Martin's spot on. The closer something like this is to your home, the more likely you are to take an interest in it.

For newspapers with a wider, more general audience, it obviously doesn't make sense to devote huge swathes of space in the paper to small planning issues (unles particularly contentious) but the web is ideal for this kind of thing, along with any other hyperlocal stories that perhaps are a bit too local to put into the paper itself, or perhaps a small extension of a hyperlocal NIB. That way the website becomes a useful brand extension of the paper itself rather than a repetition of what's in the paper.

As I've said before, slowly but surely there are products creeping onto the web that will do these jobs for potential readers, especially the older and tech-savvy readers.
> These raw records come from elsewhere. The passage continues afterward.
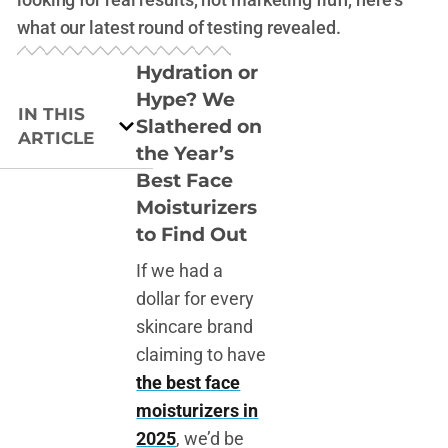
what our latest round of testing revealed.
Hydration or
Hype? We
IN THIS
Slathered on
ARTICLE
the Year’s
Best Face
Moisturizers
to Find Out
If we had a
dollar for every
skincare brand
claiming to have
the best face
moisturizers in
2025
, we’d be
And while these may not yet have widespread take up, as Paul Bradshaw rightly points out today, these users aren't geeks, they're early adopters:

"Five years ago people who downloaded mp3s were seen as geeky. Now it’s a mainstream activity, and expected to make up the majority of record sales within a further five years.

Twitter has only been going for two years; YouTube is 3 years old and Flickr 4. MySpace is 5. blogging services like Blogger.com are still not even a decade old.
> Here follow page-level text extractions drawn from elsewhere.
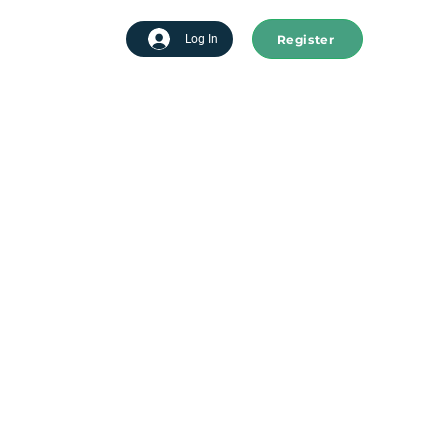
Register
tart advertising
Log In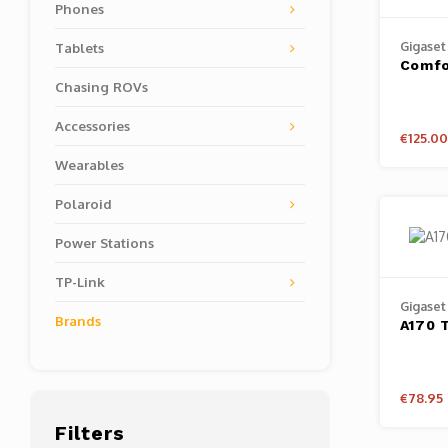
Phones
Gigaset
Tablets
Comfo
Chasing ROVs
Accessories
€125.00
Wearables
Polaroid
Power Stations
TP-Link
Gigaset
Brands
A170 T
€78.95
Filters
Do I need to labour the point?

Distribution has always been about getting your content to where the reader is. Guess where they are now?

And if they’re not there already…"

There's no guarantee that all these sites currently floating around will take off, but it's still worth an editor's time to get familiar with some of the tools out there.

Local newspapers' web offerings aren't just competing with other newspapers - they're competing with the whole web.  Now, if a paper can nip some of these potential competitors in the bud - or even adopt them themselves - they're going to be in much better stead.

The majority of web users are still inherently conservative and trust brands they know; for the current time being local newspapers are still a known brand. If they can offer a similar service to these unknown upstarts, then they're giving readers more incentive to stick with them.

So whether this is a map mashup showing planning applications in your area, an invitation to upload livestreams of hyper-local events, setting up a Flickr stream or just getting in a few hyperlocal bloggers and encouraging them to be active online, you're still enhancing the two-way relationship between you and your readers/users without affecting the content elsewhere - a win-win situation.